3 déc 2025

Pourquoi il faut voir Mektoub My Love : Canto Due, le dernier volet de la saga

Sept ans après Mektoub My Love : Canto Uno, fresque solaire sur la jeunesse sétoise, Abdellatif Kechiche revient ce mercredi 3 décembre 2025 avec Mektoub My Love : Canto Due. Un come-back que beaucoup n’attendaient plus, tant le scandale autour du second volet, Mektoub My Love : Intermezzo, semblait avoir définitivement enterré le projet. Présenté en grande pompe au Festival de Locarno cet été, ce nouveau chapitre parvient-il à dépasser le premier opus ?

  • par Nathan Merchadier.

  • Publié le 3 décembre 2025. Modifié le 4 décembre 2025.

    La bande-annonce du film Mektoub My Love : Canto Due (2025).

    Shaïn Boumedine et Ophélie Bau réunis derrière la caméra d’Abdellatif Kechiche

    L’arrivée au cinéma du dernier film du triptyque Mektoub My Love d’Abdellatif Kechiche (La Vie d’Adèle) a pris les cinéphiles de court, tant la saga paraissait condamnée. Après avoir découvert un Mektoub My Love : Canto Uno (2018) vibrant, baigné de lumière, de désir et de nuits agitées sur les plages de Sète, tout avait déraillé.

    Mektoub My Love : Intermezzo (2022), présenté au Festival de Cannes, mais jamais distribué, avait suscité son lot de polémiques et de litiges. La cause ? Des droits musicaux exorbitants, mais surtout, une scène de sexe oral interminable ouvrant le long-métrage qui avait provoqué le départ de nombreux spectateurs.

    Pourtant, Abdellatif Kechiche rassemble à nouveau sa troupe (Shaïn Boumedine, Ophélie Bau, Salim Kechiouche) pour ressusciter les élans d’un été (des années 90) qui semblait figé à tout jamais. Le réalisateur de La Vie d’Adèle (2012) renoue ici avec ses obsessions, mais signe un film en apparence plus apaisé ainsi que plus mélancolique. Si l’humour est toujours présent, l’atmosphère est moins contemplative que Canto Uno.

    Quand Hollywood s’invite à Sète

    Le film Mektoub My Love : Canto Due reprend précisément là où Canto Uno s’arrêtait, au cœur des fêtes et des corps qui se cherchent.
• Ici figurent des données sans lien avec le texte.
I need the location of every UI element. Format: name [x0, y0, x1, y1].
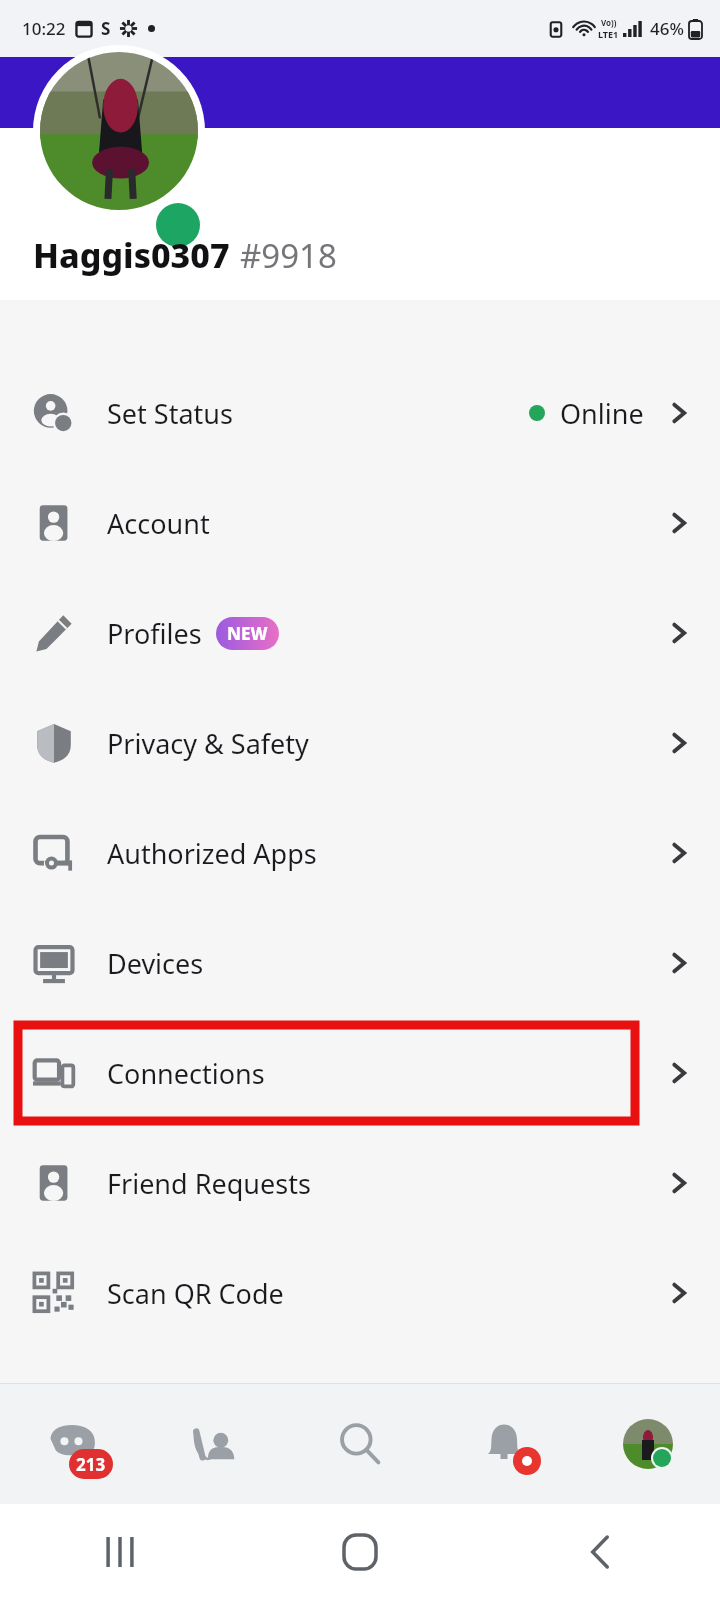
- staticText: Haggis0307: [33, 232, 230, 278]
- staticText: Vo)): [601, 17, 617, 28]
- button[interactable]: Authorized Apps: [0, 798, 720, 908]
- button[interactable]: Scan QR Code: [0, 1238, 720, 1348]
- staticText: Devices: [107, 945, 204, 982]
- staticText: Authorized Apps: [107, 835, 317, 872]
- staticText: Privacy & Safety: [107, 725, 309, 762]
- button[interactable]: Profiles: [0, 578, 720, 688]
- button[interactable]: Privacy & Safety: [0, 688, 720, 798]
- staticText: Account: [107, 505, 210, 542]
- button[interactable]: Friend Requests: [0, 1128, 720, 1238]
- button[interactable]: Connections: [0, 1018, 720, 1128]
- button[interactable]: Devices: [0, 908, 720, 1018]
- staticText: Connections: [107, 1055, 265, 1092]
- button[interactable]: Set Status: [0, 358, 720, 468]
- button[interactable]: Servers: [0, 1384, 144, 1504]
- staticText: Set Status: [107, 395, 233, 432]
- staticText: 46%: [650, 17, 684, 40]
- button[interactable]: Notifications: [432, 1384, 576, 1504]
- button[interactable]: Friends: [144, 1384, 288, 1504]
- staticText: Online: [560, 395, 644, 432]
- button[interactable]: Search: [288, 1384, 432, 1504]
- staticText: Profiles: [107, 615, 202, 652]
- button[interactable]: Account: [0, 468, 720, 578]
- staticText: 213: [76, 1453, 106, 1476]
- staticText: 10:22: [22, 17, 66, 40]
- staticText: #9918: [240, 233, 337, 278]
- button[interactable]: You: [576, 1384, 720, 1504]
- staticText: NEW: [227, 622, 268, 645]
- staticText: Scan QR Code: [107, 1275, 284, 1312]
- staticText: Friend Requests: [107, 1165, 311, 1202]
- staticText: LTE1: [598, 28, 619, 40]
- staticText: S: [101, 17, 111, 40]
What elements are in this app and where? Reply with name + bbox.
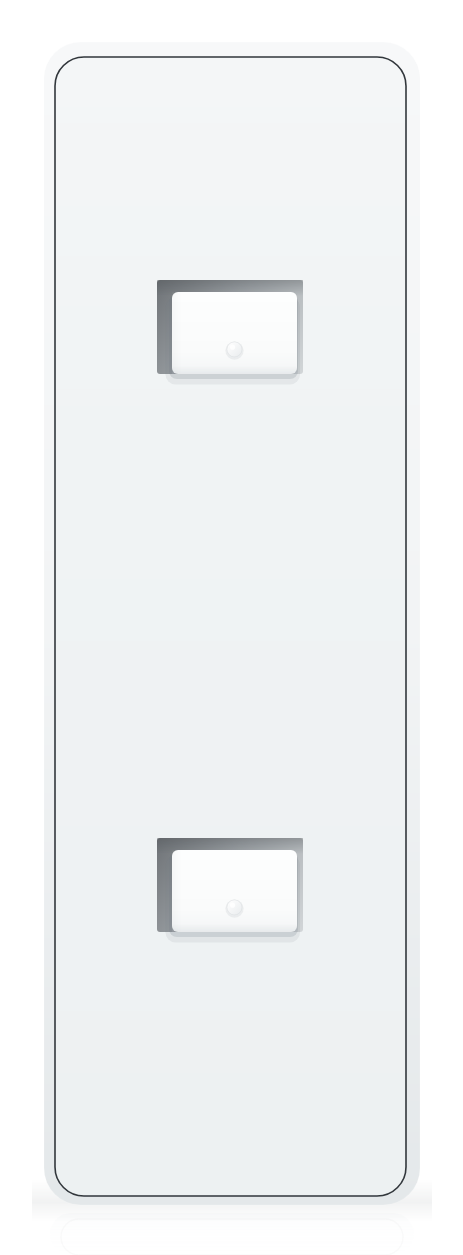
button[interactable]: Switch one	[172, 292, 297, 374]
button[interactable]: Switch two	[172, 850, 297, 932]
button[interactable]: Two-gang wall switch panel	[0, 0, 463, 1255]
Mais l’arrivée d’un couple d’Américains fortunés (une actrice capricieuse et son mari producteur) bouleverse la routine des jeunes gens. Dès la première scène, Abdellatif Kechiche installe un rapport de domination subtil. Jess (la solaire Jessica Pennington) exige un couscous alors que le restaurant familial s’apprête à fermer ses portes.

    La séquence qui suit, où les Sétois tournent en dérision les manières vulgaires de la star hollywoodienne, frôle avec une scène de théâtre, voire de vaudeville. Mais surtout, elle amorce l’intrigue. Car pour se racheter de ce dîner tardif imposé aux responsables de l’établissement (parmi lesquels figure l’actrice et réalisatrice Hafsia Herzi), le producteur accepte de lire le scénario d’Amin, l’alter ego du cinéaste, incarné avec sensibilité par Shaïn Boumedine (Pas de vagues).

    Un film qui échappe aux travers du male gaze

    Cet échange ouvre une série de péripéties, de discussions et de rendez-vous dans la villa somptueuse des Américains jusqu’à une tension sexuelle entre Tony (formidable Salim Kechiouche) et Jess, lassée de son couple et du cinéma. Puis vient le basculement : un accident, une piscine ensanglantée, les urgences de Sète… Le film prend alors une tournure plus amère et plus politique.

    Dans ce dernier volet, le naturaliste Abdellatif Kechiche orchestre les événements avec un nouveau regard, délaissant le male gaze, la crudité et les longueurs qui lui étaient reprochées dans le premier opus pour offrir un spectacle plus précis et captivant.

    Un troisième volet réussi

    Il n’est d’ailleurs pas essentiel d’avoir vu Mektoub My Love : Intermezzo, aperçu uniquement par quelques privilégiés au Festival de Cannes en 2022, pour comprendre ce qui se joue ici. Mektoub My Love : Canto Due se suffit à lui-même et redonne à la saga une cohérence inespérée. “Avec le recul, j’ai l’impression que si Canto Uno célébrait la beauté, l’élan, le désir, dans une forme jaillissante, Canto Due lui fait écho, autrement. Tourné dans la même urgence, il explore une autre tonalité. Les corps dansent encore, les rires résonnent, mais le récit se tord, le réel s’y infiltre et l’innocence du premier se heurte à des malentendus. On glisse vers un désenchantement”, note le réalisateur dans sa note d’intention.

    Avec ce troisième film désenchanté, vibrant et brillant, Abdellatif Kechiche, qui a récemment été victime d’un AVC et dont la société de production est en faillite suite à un contentieux financier l’opposant à certains de ses investisseurs), signe un chapitre qui redonne foi en son cinéma, même si on est tout de même assez loin de la grâce de La Graine et le mulet (2007).

    Mektoub My Love : Canto Due (2025) d’Abdellatif Kechiche, actuellement au cinéma.